• **Problem details**
Leave out the pictures, and retype only the lines from the beginning of the material through the line that contains "ube负面舆情管理中不可忽视的一部分。以下是一些有", including both.
- Opening Delimiter -
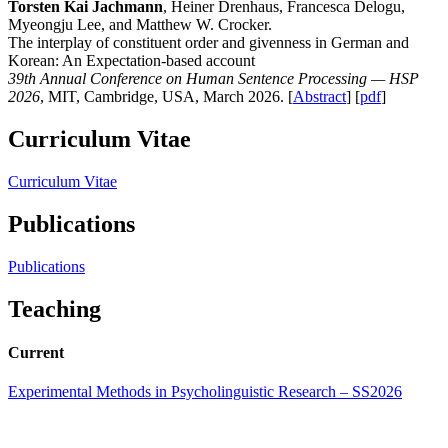
Torsten Kai Jachmann
, Heiner Drenhaus, Francesca Delogu,
Myeongju Lee, and Matthew W. Crocker.
The interplay of constituent order and givenness in German and
Korean: An Expectation-based account
39th Annual Conference on Human Sentence Processing — HSP
2026
, MIT, Cambridge, USA, March 2026. [
Abstract
] [
pdf
]
Curriculum Vitae
Curriculum Vitae
Publications
Publications
Teaching
Current
Experimental Methods in Psycholinguistic Research – SS2026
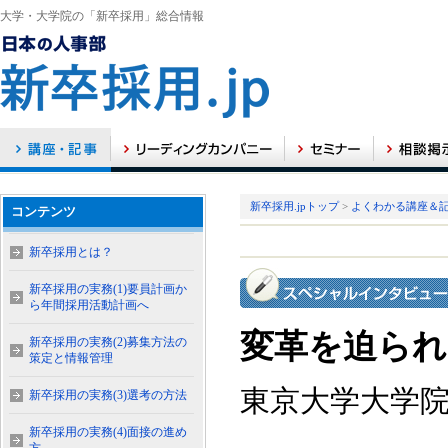
大学・大学院の「新卒採用」総合情報
新卒採用.jpトップ
>
よくわかる講座＆
コンテンツ
新卒採用とは？
新卒採用の実務(1)要員計画か
ら年間採用活動計画へ
変革を迫られ
新卒採用の実務(2)募集方法の
策定と情報管理
東京大学大学
新卒採用の実務(3)選考の方法
新卒採用の実務(4)面接の進め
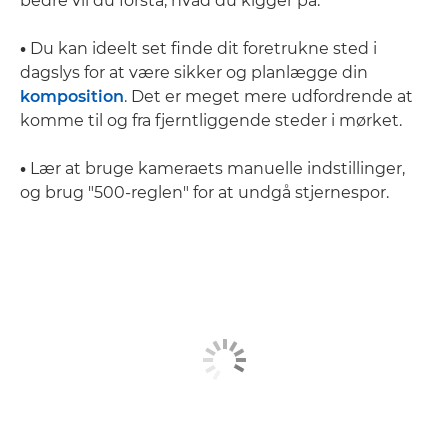
bedre vil du forstå, hvad du kigger på.
•
Du kan ideelt set finde dit foretrukne sted i
dagslys for at være sikker og planlægge din
komposition
. Det er meget mere udfordrende at
komme til og fra fjerntliggende steder i mørket.
•
Lær at bruge kameraets manuelle indstillinger,
og brug "500-reglen" for at undgå stjernespor.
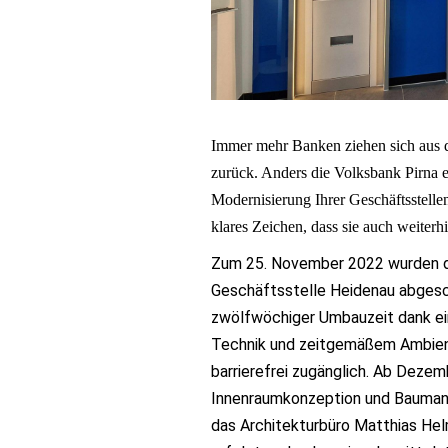
Immer mehr Banken ziehen sich aus 
zurück. Anders die Volksbank Pirna eG
Modernisierung Ihrer Geschäftsstelle
klares Zeichen, dass sie auch weiterhi
Zum 25. November 2022 wurden 
Geschäftsstelle Heidenau abgeschl
zwölfwöchiger Umbauzeit dank e
Technik und zeitgemäßem Ambiente
barrierefrei zugänglich. Ab Dezem
Innenraumkonzeption und Baumana
das Architekturbüro Matthias Hel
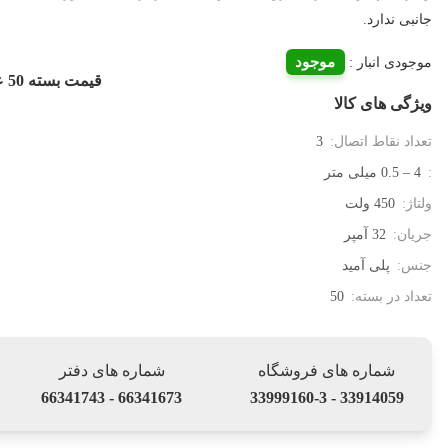
جانبی ندارد.
موجود
موجودی انبار :
قیمت بسته 50 عددی :
ویژگی های کالا
تعداد نقاط اتصال:
3
:
4 – 0.5 میلی متر
ولتاژ:
450 ولت
جریان:
32 آمپر
جنس:
پلی آمید
تعداد در بسته:
50
شماره های فروشگاه
شماره های دفتر
66341673 - 66341743
33914059 - 33999160-3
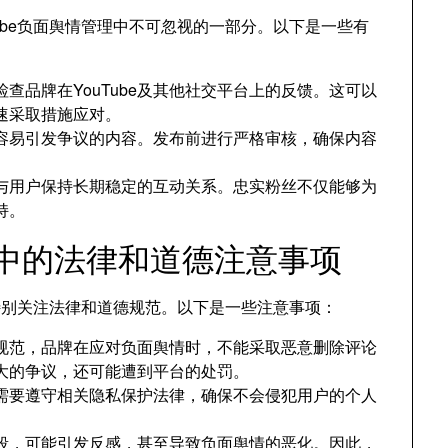
ube负面舆情管理中不可忽视的一部分。以下是一些有
查品牌在YouTube及其他社交平台上的反馈。这可以
速采取措施应对。
容易引发争议的内容。发布前进行严格审核，确保内容
与用户保持长期稳定的互动关系。忠实粉丝不仅能够为
持。
管理中的法律和道德注意事项
要特别关注法律和道德规范。以下是一些注意事项：
社区规范，品牌在应对负面舆情时，不能采取恶意删除评论
大的争议，还可能遭到平台的处罚。
需要遵守相关隐私保护法律，确保不会侵犯用户的个人
段，可能引发反感，甚至导致负面舆情的恶化。因此，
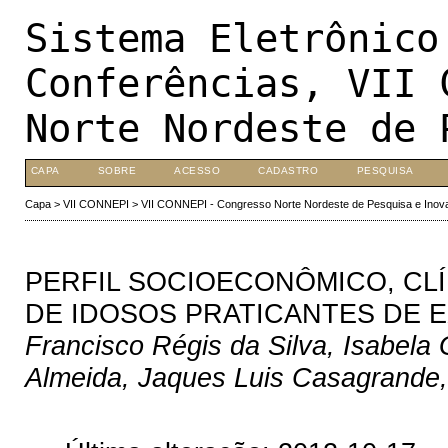
Sistema Eletrônico
Conferências, VII 
Norte Nordeste de 
CAPA
SOBRE
ACESSO
CADASTRO
PESQUISA
Capa
>
VII CONNEPI
>
VII CONNEPI - Congresso Norte Nordeste de Pesquisa e Inov
PERFIL SOCIOECONÔMICO, CL
DE IDOSOS PRATICANTES DE E
Francisco Régis da Silva, Isabela
Almeida, Jaques Luis Casagrande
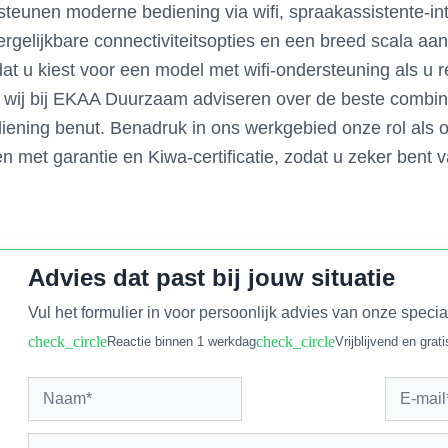
ersteunen moderne bediening via wifi, spraakassistente-i
ergelijkbare connectiviteitsopties en een breed scala a
dat u kiest voor een model met wifi-ondersteuning als u re
wij bij EKAA Duurzaam adviseren over de beste combina
iening benut. Benadruk in ons werkgebied onze rol als offi
n met garantie en Kiwa-certificatie, zodat u zeker bent 
Advies dat past bij jouw situatie
Vul het formulier in voor persoonlijk advies van onze specia
check_circle
check_circle
Reactie binnen 1 werkdag
Vrijblijvend en grati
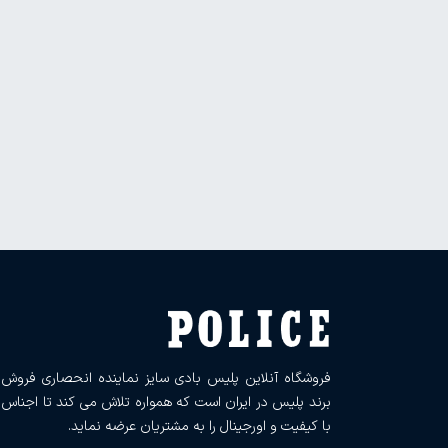
فروشگاه آنلاین پلیس بادی سایز نماینده انحصاری فروش
برند پلیس در ایران است که همواره تلاش می کند تا اجناس
با کیفیت و اورجینال را به مشتریان عرضه نماید.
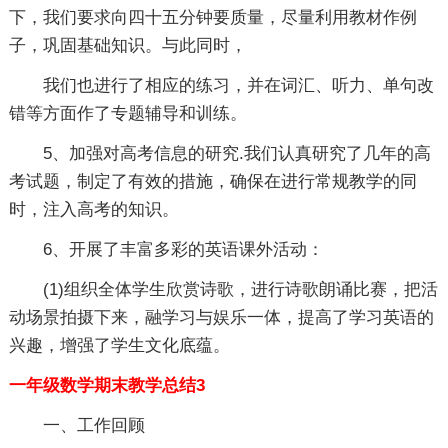
下，我们要求向四十五分钟要质量，尽量利用教材作例
子，巩固基础知识。与此同时，
我们也进行了相应的练习，并在词汇、听力、单句改
错等方面作了专题辅导和训练。
5、加强对高考信息的研究.我们认真研究了几年的高
考试题，制定了有效的措施，确保在进行常规教学的同
时，注入高考的知识。
6、开展了丰富多彩的英语课外活动：
(1)组织全体学生欣赏诗歌，进行诗歌朗诵比赛，把活
动场景拍摄下来，融学习与娱乐一体，提高了学习英语的
兴趣，增强了学生文化底蕴。
一年级数学期末教学总结3
一、工作回顾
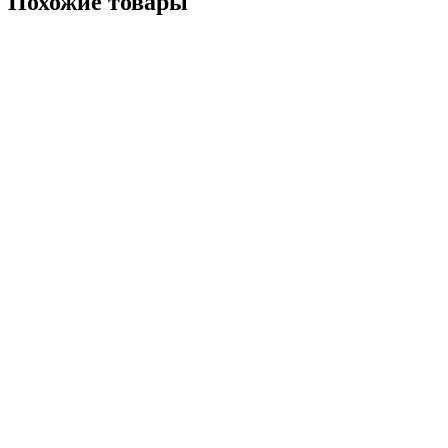
Похожие
товары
- Closing Delimiter -
• **Answer to this task**
Torsten Kai Jachmann
, Heiner Drenhaus, Francesca Delogu,
Myeongju Lee, and Matthew W. Crocker.
The interplay of constituent order and givenness in German and
Korean: An Expectation-based account
39th Annual Conference on Human Sentence Processing — HSP
2026
, MIT, Cambridge, USA, March 2026. [
Abstract
] [
pdf
]
Curriculum Vitae
Curriculum Vitae
Publications
Publications
Teaching
Current
Experimental Methods in Psycholinguistic Research – SS2026
大学・大学院の「新卒採用」総合情報
新卒採用.jpトップ
>
よくわかる講座＆
コンテンツ
新卒採用とは？
新卒採用の実務(1)要員計画か
ら年間採用活動計画へ
変革を迫られ
新卒採用の実務(2)募集方法の
策定と情報管理
東京大学大学
新卒採用の実務(3)選考の方法
新卒採用の実務(4)面接の進め
bedre vil du forstå, hvad du kigger på.
•
Du kan ideelt set finde dit foretrukne sted i
dagslys for at være sikker og planlægge din
komposition
. Det er meget mere udfordrende at
komme til og fra fjerntliggende steder i mørket.
•
Lær at bruge kameraets manuelle indstillinger,
og brug "500-reglen" for at undgå stjernespor.
Immer mehr Banken ziehen sich aus 
zurück. Anders die Volksbank Pirna eG
Modernisierung Ihrer Geschäftsstelle
klares Zeichen, dass sie auch weiterhi
Zum 25. November 2022 wurden 
Geschäftsstelle Heidenau abgeschl
zwölfwöchiger Umbauzeit dank e
Technik und zeitgemäßem Ambiente
barrierefrei zugänglich. Ab Dezem
Innenraumkonzeption und Baumana
das Architekturbüro Matthias Hel
جانبی ندارد.
موجود
موجودی انبار :
قیمت بسته 50 عددی :
ویژگی های کالا
تعداد نقاط اتصال:
3
:
4 – 0.5 میلی متر
ولتاژ:
450 ولت
جریان:
32 آمپر
جنس:
پلی آمید
تعداد در بسته:
50
شماره های فروشگاه
شماره های دفتر
66341673 - 66341743
33914059 - 33999160-3
ube负面舆情管理中不可忽视的一部分。以下是一些有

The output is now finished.